Well, here we go, Last day of the year.

So, where did I go in 2015?

Volume

I wrote 211 posts in the last year, or about one every 1.75 days. That’s about on my dsired pace of 4 posts every 7 days, so mission accomplished there. 

Content

I only got one or two Firing Squad videos out, and those early on. I had made arrangements to get two more and utterly failed to deliver my usual and desired pace of one every month or two. So that was a miss.

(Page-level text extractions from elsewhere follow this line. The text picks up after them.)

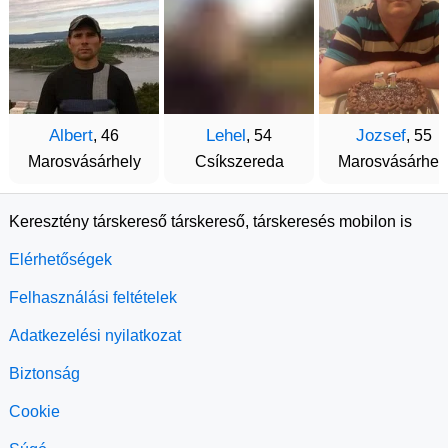
Albert
Lehel
Jozsef
, 46
, 54
, 55
Marosvásárhely
Csíkszereda
Marosvásárhel
Keresztény társkereső társkereső, társkeresés mobilon is
Elérhetőségek
Felhasználási feltételek
Adatkezelési nyilatkozat
Biztonság
Cookie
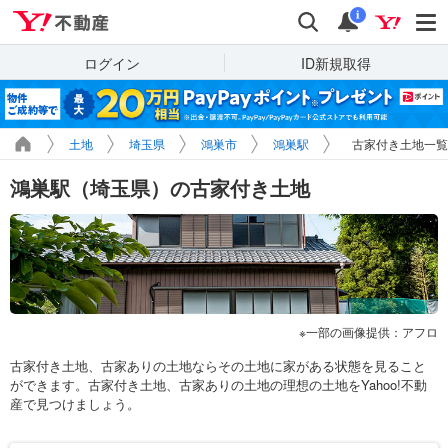
Yahoo!不動産
検索
通知
i
ログイン
ID新規取得
土地
埼玉県
鴻巣市
鴻巣駅
古家付き土地一覧
鴻巣駅（埼玉県）の古家付き土地
一部の画像提供：アフロ
古家付き土地、古家ありの土地ならその土地に家がある状態を見ること
ができます。古家付き土地、古家ありの土地の理想の土地をYahoo!不動
産で見つけましょう。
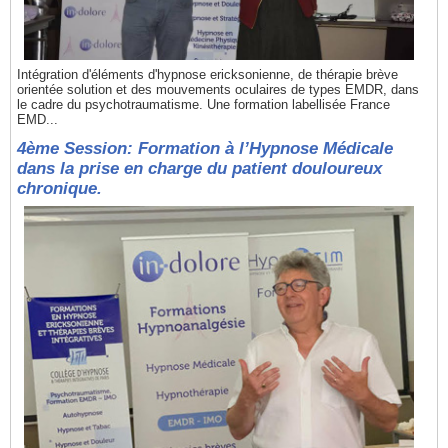
Intégration d'éléments d'hypnose ericksonienne, de thérapie brève
orientée solution et des mouvements oculaires de types EMDR, dans
le cadre du psychotraumatisme. Une formation labellisée France
EMD...
4ème Session: Formation à l’Hypnose Médicale
dans la prise en charge du patient douloureux
chronique.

I started playing, and blogging about, D&D Fifth Edition in 2015. Unsurprisingly, these posts utterly dominated my “best posts ever” list due to the huge player base in D&D. My post on the probabilities and math behind The Standard Array rose to become my highest-viewed RPG post. The next-best? Exploring the Advantaged/Disadvantaged mechanic. Two more D&D-themed posts, one on grappling and another using my Horcpower calculator, round out my top 10. The rest are Firing Squad interviews, and the top is a comparison of two real-world pistols on a real-world range. Yeah, there are GURPS stats there, but I think I drew in a lot of people deciding between a Walther PPQ and a Springfield XDM. To quote Tony Start: “Is it too much to ask for both?”

I started to get tired in a blog sense in about June, and I even wrote about it. My daughter was just getting over (or in the middle of?) colic about then, I was travelling a lot, and generally having a rough time. So volume started to decline a bit.

I published a few articles in Pyramid this year – only three, though. They’re fun – Dire and Terrible Monsters was co-authored with Peter. On Target might be my favorite rules hack ever. And Schrodinger’s Backpack was a rare “let’s do less with specificity, rather than more.” I’ve got one more article in the slushpile, but nothing after that, though I’m starting to write a novel alternate set of rules for damage and injury, but I suspect it’ll be quite a while before I up my efforts there. 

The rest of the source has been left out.